Dlatego tak ważna jest budowa pływalni przy Ostródzkiej, naprzeciwko podstawówki im. Polskich Olimpijczyków. Mamy już studium wykonalności inwestycji i 14 mln zł wpisane na ten cel w planie finansowym miasta. Ostateczny kształt inwestycji będzie wypadkową oczekiwań mieszkańców i wysokości środków, jakie na ten cel pozyskamy. Zaraz po uzyskaniu 2,5-hektarowej działki od Krajowego Ośrodka Wsparcia Rolnictwa, rozpoczniemy projektowanie i realizację. Będzie to pierwszy basen w tej części Białołęki.

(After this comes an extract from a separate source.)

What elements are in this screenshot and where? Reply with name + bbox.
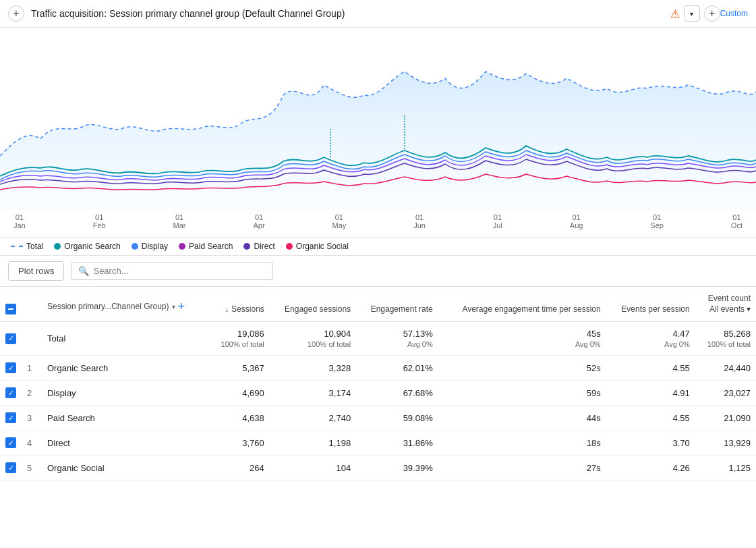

Zamierzam rozwijać na Białołęce również inne dyscypliny sportu: piłkę nożną, siatkówkę, koszykówkę badminton, szachy. Będę chciał też wprowadzić (co sprawdziło się na Bemowie) brydż dla seniorów – prawdziwe rozgrywki z sędzią i pucharami. Postaram się przygotować ciekawą ofertę sportowo-rekreacyjną z bonusami dla tych, którzy płacą tu podatki, aby mieszkańcy odczuli, że ich podatki idą na namacalne rzeczy, z których mogą korzystać.

Jak zamierza Pan usprawnić skomunikowanie Białołęki z centralnymi dzielnicami, czy będzie Pan zabiegał o tramwaj wzdłuż ulicy Modlińskiej, a także o metro na Białołękę?

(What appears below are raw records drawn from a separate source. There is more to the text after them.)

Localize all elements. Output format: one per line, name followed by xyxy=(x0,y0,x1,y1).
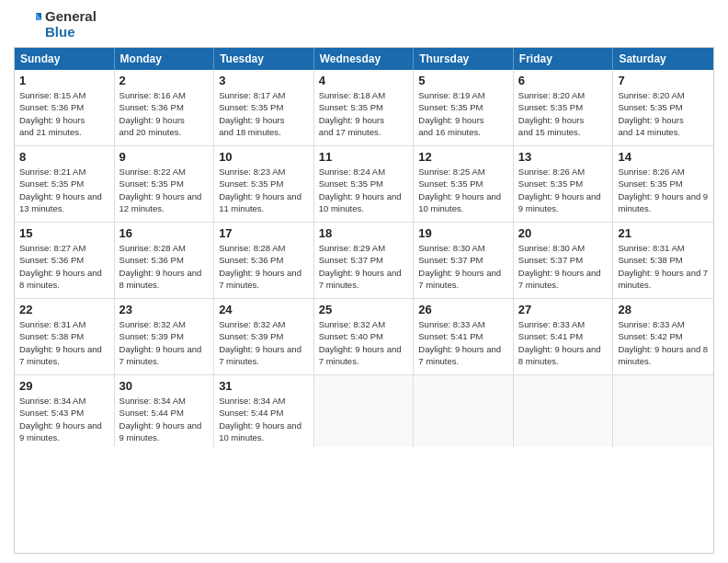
day-cell-12-1-4: 12Sunrise: 8:25 AM Sunset: 5:35 PM Dayli… xyxy=(414,146,514,222)
day-cell-empty-4-6 xyxy=(613,375,713,447)
day-info: Sunrise: 8:19 AM Sunset: 5:35 PM Dayligh… xyxy=(418,89,508,138)
week-row-5: 29Sunrise: 8:34 AM Sunset: 5:43 PM Dayli… xyxy=(15,375,713,447)
day-info: Sunrise: 8:32 AM Sunset: 5:39 PM Dayligh… xyxy=(119,318,210,367)
day-info: Sunrise: 8:34 AM Sunset: 5:44 PM Dayligh… xyxy=(119,395,210,443)
day-info: Sunrise: 8:25 AM Sunset: 5:35 PM Dayligh… xyxy=(418,166,508,214)
day-cell-6-0-5: 6Sunrise: 8:20 AM Sunset: 5:35 PM Daylig… xyxy=(514,70,614,145)
day-number: 18 xyxy=(319,226,409,240)
day-info: Sunrise: 8:24 AM Sunset: 5:35 PM Dayligh… xyxy=(319,166,409,214)
week-row-1: 1Sunrise: 8:15 AM Sunset: 5:36 PM Daylig… xyxy=(15,70,713,146)
day-number: 25 xyxy=(319,303,409,316)
day-info: Sunrise: 8:32 AM Sunset: 5:40 PM Dayligh… xyxy=(319,318,409,367)
day-info: Sunrise: 8:15 AM Sunset: 5:36 PM Dayligh… xyxy=(19,89,109,138)
day-number: 14 xyxy=(618,150,709,164)
day-info: Sunrise: 8:33 AM Sunset: 5:41 PM Dayligh… xyxy=(418,318,508,367)
day-cell-2-0-1: 2Sunrise: 8:16 AM Sunset: 5:36 PM Daylig… xyxy=(115,70,215,145)
day-cell-empty-4-5 xyxy=(514,375,614,447)
day-number: 16 xyxy=(119,226,210,240)
day-cell-22-3-0: 22Sunrise: 8:31 AM Sunset: 5:38 PM Dayli… xyxy=(15,299,115,374)
day-cell-21-2-6: 21Sunrise: 8:31 AM Sunset: 5:38 PM Dayli… xyxy=(613,223,713,298)
day-number: 5 xyxy=(418,74,508,87)
week-row-3: 15Sunrise: 8:27 AM Sunset: 5:36 PM Dayli… xyxy=(15,223,713,299)
day-info: Sunrise: 8:16 AM Sunset: 5:36 PM Dayligh… xyxy=(119,89,210,138)
day-number: 6 xyxy=(518,74,609,87)
day-info: Sunrise: 8:32 AM Sunset: 5:39 PM Dayligh… xyxy=(219,318,309,367)
day-cell-11-1-3: 11Sunrise: 8:24 AM Sunset: 5:35 PM Dayli… xyxy=(314,146,415,222)
day-info: Sunrise: 8:17 AM Sunset: 5:35 PM Dayligh… xyxy=(219,89,309,138)
day-number: 24 xyxy=(219,303,309,316)
day-number: 15 xyxy=(19,226,109,240)
header-wednesday: Wednesday xyxy=(314,48,415,70)
day-cell-28-3-6: 28Sunrise: 8:33 AM Sunset: 5:42 PM Dayli… xyxy=(613,299,713,374)
week-row-2: 8Sunrise: 8:21 AM Sunset: 5:35 PM Daylig… xyxy=(15,146,713,223)
day-cell-27-3-5: 27Sunrise: 8:33 AM Sunset: 5:41 PM Dayli… xyxy=(514,299,614,374)
day-info: Sunrise: 8:34 AM Sunset: 5:44 PM Dayligh… xyxy=(219,395,309,443)
day-cell-19-2-4: 19Sunrise: 8:30 AM Sunset: 5:37 PM Dayli… xyxy=(414,223,514,298)
day-number: 19 xyxy=(418,226,508,240)
header-monday: Monday xyxy=(115,48,215,70)
day-info: Sunrise: 8:20 AM Sunset: 5:35 PM Dayligh… xyxy=(518,89,609,138)
day-cell-25-3-3: 25Sunrise: 8:32 AM Sunset: 5:40 PM Dayli… xyxy=(314,299,415,374)
day-number: 12 xyxy=(418,150,508,164)
day-number: 21 xyxy=(618,226,709,240)
day-cell-16-2-1: 16Sunrise: 8:28 AM Sunset: 5:36 PM Dayli… xyxy=(115,223,215,298)
day-info: Sunrise: 8:20 AM Sunset: 5:35 PM Dayligh… xyxy=(618,89,709,138)
week-row-4: 22Sunrise: 8:31 AM Sunset: 5:38 PM Dayli… xyxy=(15,299,713,375)
day-number: 3 xyxy=(219,74,309,87)
day-info: Sunrise: 8:23 AM Sunset: 5:35 PM Dayligh… xyxy=(219,166,309,214)
day-number: 11 xyxy=(319,150,409,164)
day-info: Sunrise: 8:33 AM Sunset: 5:42 PM Dayligh… xyxy=(618,318,709,367)
day-number: 10 xyxy=(219,150,309,164)
day-cell-13-1-5: 13Sunrise: 8:26 AM Sunset: 5:35 PM Dayli… xyxy=(514,146,614,222)
day-cell-14-1-6: 14Sunrise: 8:26 AM Sunset: 5:35 PM Dayli… xyxy=(613,146,713,222)
day-number: 9 xyxy=(119,150,210,164)
day-number: 8 xyxy=(19,150,109,164)
day-cell-10-1-2: 10Sunrise: 8:23 AM Sunset: 5:35 PM Dayli… xyxy=(214,146,314,222)
logo-text: General Blue xyxy=(45,9,97,40)
logo-svg xyxy=(14,11,41,39)
header-tuesday: Tuesday xyxy=(214,48,314,70)
day-cell-20-2-5: 20Sunrise: 8:30 AM Sunset: 5:37 PM Dayli… xyxy=(514,223,614,298)
header-thursday: Thursday xyxy=(414,48,514,70)
day-info: Sunrise: 8:29 AM Sunset: 5:37 PM Dayligh… xyxy=(319,242,409,291)
day-cell-8-1-0: 8Sunrise: 8:21 AM Sunset: 5:35 PM Daylig… xyxy=(15,146,115,222)
day-number: 28 xyxy=(618,303,709,316)
day-info: Sunrise: 8:26 AM Sunset: 5:35 PM Dayligh… xyxy=(518,166,609,214)
day-number: 17 xyxy=(219,226,309,240)
day-cell-3-0-2: 3Sunrise: 8:17 AM Sunset: 5:35 PM Daylig… xyxy=(214,70,314,145)
day-cell-31-4-2: 31Sunrise: 8:34 AM Sunset: 5:44 PM Dayli… xyxy=(214,375,314,447)
day-cell-4-0-3: 4Sunrise: 8:18 AM Sunset: 5:35 PM Daylig… xyxy=(314,70,415,145)
day-info: Sunrise: 8:31 AM Sunset: 5:38 PM Dayligh… xyxy=(19,318,109,367)
day-cell-7-0-6: 7Sunrise: 8:20 AM Sunset: 5:35 PM Daylig… xyxy=(613,70,713,145)
day-cell-1-0-0: 1Sunrise: 8:15 AM Sunset: 5:36 PM Daylig… xyxy=(15,70,115,145)
day-cell-29-4-0: 29Sunrise: 8:34 AM Sunset: 5:43 PM Dayli… xyxy=(15,375,115,447)
day-info: Sunrise: 8:21 AM Sunset: 5:35 PM Dayligh… xyxy=(19,166,109,214)
day-number: 29 xyxy=(19,379,109,393)
logo-blue-text: Blue xyxy=(45,25,97,40)
day-number: 1 xyxy=(19,74,109,87)
day-info: Sunrise: 8:26 AM Sunset: 5:35 PM Dayligh… xyxy=(618,166,709,214)
header-friday: Friday xyxy=(514,48,614,70)
day-info: Sunrise: 8:27 AM Sunset: 5:36 PM Dayligh… xyxy=(19,242,109,291)
day-number: 13 xyxy=(518,150,609,164)
day-info: Sunrise: 8:30 AM Sunset: 5:37 PM Dayligh… xyxy=(518,242,609,291)
day-cell-5-0-4: 5Sunrise: 8:19 AM Sunset: 5:35 PM Daylig… xyxy=(414,70,514,145)
day-number: 7 xyxy=(618,74,709,87)
day-cell-15-2-0: 15Sunrise: 8:27 AM Sunset: 5:36 PM Dayli… xyxy=(15,223,115,298)
header-sunday: Sunday xyxy=(15,48,115,70)
day-cell-30-4-1: 30Sunrise: 8:34 AM Sunset: 5:44 PM Dayli… xyxy=(115,375,215,447)
day-number: 27 xyxy=(518,303,609,316)
day-info: Sunrise: 8:28 AM Sunset: 5:36 PM Dayligh… xyxy=(219,242,309,291)
day-number: 31 xyxy=(219,379,309,393)
day-info: Sunrise: 8:33 AM Sunset: 5:41 PM Dayligh… xyxy=(518,318,609,367)
day-info: Sunrise: 8:22 AM Sunset: 5:35 PM Dayligh… xyxy=(119,166,210,214)
logo: General Blue xyxy=(14,9,97,40)
day-cell-empty-4-3 xyxy=(314,375,415,447)
day-number: 26 xyxy=(418,303,508,316)
day-cell-18-2-3: 18Sunrise: 8:29 AM Sunset: 5:37 PM Dayli… xyxy=(314,223,415,298)
day-cell-9-1-1: 9Sunrise: 8:22 AM Sunset: 5:35 PM Daylig… xyxy=(115,146,215,222)
day-number: 30 xyxy=(119,379,210,393)
day-info: Sunrise: 8:34 AM Sunset: 5:43 PM Dayligh… xyxy=(19,395,109,443)
day-number: 2 xyxy=(119,74,210,87)
logo-general-text: General xyxy=(45,9,97,25)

- Myślę, że starać się można i nawet trzeba. Jeśli chodzi o tramwaj wzdłuż Modlińskiej – pierwsze działania przez spółkę Tramwaje Warszawskie zostały poczynione i będziemy pilnować tego tematu. Będziemy też zabiegać o przedłużenie pierwszej linii metra na Białołękę – zgodnie z zapowiedziami prezydenta Trzaskowskiego. Teraz skupiamy się na inwestycji, która będzie realizowana w pierwszej kolejności - czyli na budowie tramwaju na Zieloną Białołękę, który skomunikuje tę część dzielnicy z powstającym metrem. Inwestycji nie prowadzi dzielnica, ale oczywiście będziemy spółce Tramwaje Warszawskie patrzeć na ręce.  To bardzo istotna inwestycja, pozwalająca „odkorkować” wschodnią Białołękę, która jest słabo skomunikowana z centrum miasta. A inwestycje w linie tramwajowe to bardzo dobre rozwiązanie, bo w stosunkowo krótkim czasie,  dużo taniej niż w przypadku budowy metra, usprawniają komunikację całych rejonów dzielnicy. Natomiast dla dzielnicy najistotniejszą sprawą pozostaje poprawa infrastruktury drogowej i na tym musimy się skupić.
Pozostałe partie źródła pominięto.